(What is expected)
Print the entries once more, unchanged.

(Exercise data)
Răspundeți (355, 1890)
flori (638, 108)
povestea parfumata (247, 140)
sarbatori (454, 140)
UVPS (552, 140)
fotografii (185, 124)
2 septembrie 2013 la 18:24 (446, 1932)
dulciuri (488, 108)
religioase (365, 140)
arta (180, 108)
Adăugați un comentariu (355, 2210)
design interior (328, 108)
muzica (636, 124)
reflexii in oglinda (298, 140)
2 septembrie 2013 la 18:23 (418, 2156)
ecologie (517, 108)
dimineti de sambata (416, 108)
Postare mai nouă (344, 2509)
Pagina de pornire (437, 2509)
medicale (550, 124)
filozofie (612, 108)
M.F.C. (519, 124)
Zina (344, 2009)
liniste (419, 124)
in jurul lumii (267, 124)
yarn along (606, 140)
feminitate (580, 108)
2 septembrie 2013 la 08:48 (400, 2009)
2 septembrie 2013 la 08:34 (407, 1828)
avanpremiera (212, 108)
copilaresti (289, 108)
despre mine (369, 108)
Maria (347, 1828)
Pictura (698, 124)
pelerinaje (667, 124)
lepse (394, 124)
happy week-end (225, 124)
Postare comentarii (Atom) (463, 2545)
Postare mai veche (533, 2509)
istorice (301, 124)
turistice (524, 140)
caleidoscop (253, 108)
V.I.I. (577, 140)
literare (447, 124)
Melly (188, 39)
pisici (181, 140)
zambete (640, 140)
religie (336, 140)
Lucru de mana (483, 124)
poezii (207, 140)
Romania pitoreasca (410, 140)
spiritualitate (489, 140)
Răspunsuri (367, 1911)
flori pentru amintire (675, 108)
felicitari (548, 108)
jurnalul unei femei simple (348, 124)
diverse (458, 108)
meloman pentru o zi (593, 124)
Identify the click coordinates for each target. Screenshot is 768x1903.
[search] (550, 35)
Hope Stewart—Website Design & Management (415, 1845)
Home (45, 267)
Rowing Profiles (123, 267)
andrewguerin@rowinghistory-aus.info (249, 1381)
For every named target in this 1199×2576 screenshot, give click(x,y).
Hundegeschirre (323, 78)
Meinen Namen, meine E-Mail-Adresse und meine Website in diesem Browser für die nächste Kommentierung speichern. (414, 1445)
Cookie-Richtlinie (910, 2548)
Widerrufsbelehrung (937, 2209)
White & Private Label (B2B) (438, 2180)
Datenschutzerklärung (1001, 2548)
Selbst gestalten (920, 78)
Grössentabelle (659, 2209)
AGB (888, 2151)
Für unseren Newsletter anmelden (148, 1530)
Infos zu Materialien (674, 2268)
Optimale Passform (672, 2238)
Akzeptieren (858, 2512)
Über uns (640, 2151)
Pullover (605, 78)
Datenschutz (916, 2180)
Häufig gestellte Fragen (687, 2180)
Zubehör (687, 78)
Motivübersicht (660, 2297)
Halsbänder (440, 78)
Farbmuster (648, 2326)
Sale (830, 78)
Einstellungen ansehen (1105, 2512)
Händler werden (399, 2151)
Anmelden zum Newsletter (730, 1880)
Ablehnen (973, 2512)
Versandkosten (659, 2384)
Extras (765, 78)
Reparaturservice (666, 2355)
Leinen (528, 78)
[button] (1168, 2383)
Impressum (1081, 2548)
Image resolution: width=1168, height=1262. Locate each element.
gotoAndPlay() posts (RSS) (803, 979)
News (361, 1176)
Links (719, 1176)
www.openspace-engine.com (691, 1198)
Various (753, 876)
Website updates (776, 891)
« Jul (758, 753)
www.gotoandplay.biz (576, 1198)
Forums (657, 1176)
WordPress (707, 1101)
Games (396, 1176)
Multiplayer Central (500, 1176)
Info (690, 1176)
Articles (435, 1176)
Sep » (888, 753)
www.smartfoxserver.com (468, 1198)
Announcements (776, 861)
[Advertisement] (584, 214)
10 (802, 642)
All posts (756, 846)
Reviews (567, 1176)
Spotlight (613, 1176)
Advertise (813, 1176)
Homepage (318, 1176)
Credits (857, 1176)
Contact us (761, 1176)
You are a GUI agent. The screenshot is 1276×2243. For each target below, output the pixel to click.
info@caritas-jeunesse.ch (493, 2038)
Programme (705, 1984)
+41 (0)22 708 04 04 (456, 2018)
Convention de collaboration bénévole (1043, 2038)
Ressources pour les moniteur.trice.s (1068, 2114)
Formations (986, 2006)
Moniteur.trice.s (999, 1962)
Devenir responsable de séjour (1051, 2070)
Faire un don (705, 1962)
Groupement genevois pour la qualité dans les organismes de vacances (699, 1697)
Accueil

(Worked solution)
Răspundeți (355, 1890)
flori (638, 108)
povestea parfumata (247, 140)
sarbatori (454, 140)
UVPS (552, 140)
fotografii (185, 124)
2 septembrie 2013 la 18:24 (446, 1932)
dulciuri (488, 108)
religioase (365, 140)
arta (180, 108)
Adăugați un comentariu (355, 2210)
design interior (328, 108)
muzica (636, 124)
reflexii in oglinda (298, 140)
2 septembrie 2013 la 18:23 (418, 2156)
ecologie (517, 108)
dimineti de sambata (416, 108)
Postare mai nouă (344, 2509)
Pagina de pornire (437, 2509)
medicale (550, 124)
filozofie (612, 108)
M.F.C. (519, 124)
Zina (344, 2009)
liniste (419, 124)
in jurul lumii (267, 124)
yarn along (606, 140)
feminitate (580, 108)
2 septembrie 2013 la 08:48 (400, 2009)
2 septembrie 2013 la 08:34 (407, 1828)
avanpremiera (212, 108)
copilaresti (289, 108)
despre mine (369, 108)
Maria (347, 1828)
Pictura (698, 124)
pelerinaje (667, 124)
lepse (394, 124)
happy week-end (225, 124)
Postare comentarii (Atom) (463, 2545)
Postare mai veche (533, 2509)
istorice (301, 124)
turistice (524, 140)
caleidoscop (253, 108)
V.I.I. (577, 140)
literare (447, 124)
Melly (188, 39)
pisici (181, 140)
zambete (640, 140)
religie (336, 140)
Lucru de mana (483, 124)
poezii (207, 140)
Romania pitoreasca (410, 140)
spiritualitate (489, 140)
Răspunsuri (367, 1911)
flori pentru amintire (675, 108)
felicitari (548, 108)
jurnalul unei femei simple (348, 124)
diverse (458, 108)
meloman pentru o zi (593, 124)
Identify the click coordinates for each target. Screenshot is 768x1903.
[search] (550, 35)
Hope Stewart—Website Design & Management (415, 1845)
Home (45, 267)
Rowing Profiles (123, 267)
andrewguerin@rowinghistory-aus.info (249, 1381)
For every named target in this 1199×2576 screenshot, give click(x,y).
Hundegeschirre (323, 78)
Meinen Namen, meine E-Mail-Adresse und meine Website in diesem Browser für die nächste Kommentierung speichern. (414, 1445)
Cookie-Richtlinie (910, 2548)
Widerrufsbelehrung (937, 2209)
White & Private Label (B2B) (438, 2180)
Datenschutzerklärung (1001, 2548)
Selbst gestalten (920, 78)
Grössentabelle (659, 2209)
AGB (888, 2151)
Für unseren Newsletter anmelden (148, 1530)
Infos zu Materialien (674, 2268)
Optimale Passform (672, 2238)
Akzeptieren (858, 2512)
Über uns (640, 2151)
Pullover (605, 78)
Datenschutz (916, 2180)
Häufig gestellte Fragen (687, 2180)
Zubehör (687, 78)
Motivübersicht (660, 2297)
Halsbänder (440, 78)
Farbmuster (648, 2326)
Sale (830, 78)
Einstellungen ansehen (1105, 2512)
Händler werden (399, 2151)
Anmelden zum Newsletter (730, 1880)
Ablehnen (973, 2512)
Versandkosten (659, 2384)
Extras (765, 78)
Reparaturservice (666, 2355)
Leinen (528, 78)
[button] (1168, 2383)
Impressum (1081, 2548)
Image resolution: width=1168, height=1262. Locate each element.
gotoAndPlay() posts (RSS) (803, 979)
News (361, 1176)
Links (719, 1176)
www.openspace-engine.com (691, 1198)
Various (753, 876)
Website updates (776, 891)
« Jul (758, 753)
www.gotoandplay.biz (576, 1198)
Forums (657, 1176)
WordPress (707, 1101)
Games (396, 1176)
Multiplayer Central (500, 1176)
Info (690, 1176)
Articles (435, 1176)
Sep » (888, 753)
www.smartfoxserver.com (468, 1198)
Announcements (776, 861)
[Advertisement] (584, 214)
10 (802, 642)
All posts (756, 846)
Reviews (567, 1176)
Spotlight (613, 1176)
Advertise (813, 1176)
Homepage (318, 1176)
Credits (857, 1176)
Contact us (761, 1176)
You are a GUI agent. The screenshot is 1276×2243. For each target below, output the pixel to click.
info@caritas-jeunesse.ch (493, 2038)
Programme (705, 1984)
+41 (0)22 708 04 04 (456, 2018)
Convention de collaboration bénévole (1043, 2038)
Ressources pour les moniteur.trice.s (1068, 2114)
Formations (986, 2006)
Moniteur.trice.s (999, 1962)
Devenir responsable de séjour (1051, 2070)
Faire un don (705, 1962)
Groupement genevois pour la qualité dans les organismes de vacances (699, 1697)
Accueil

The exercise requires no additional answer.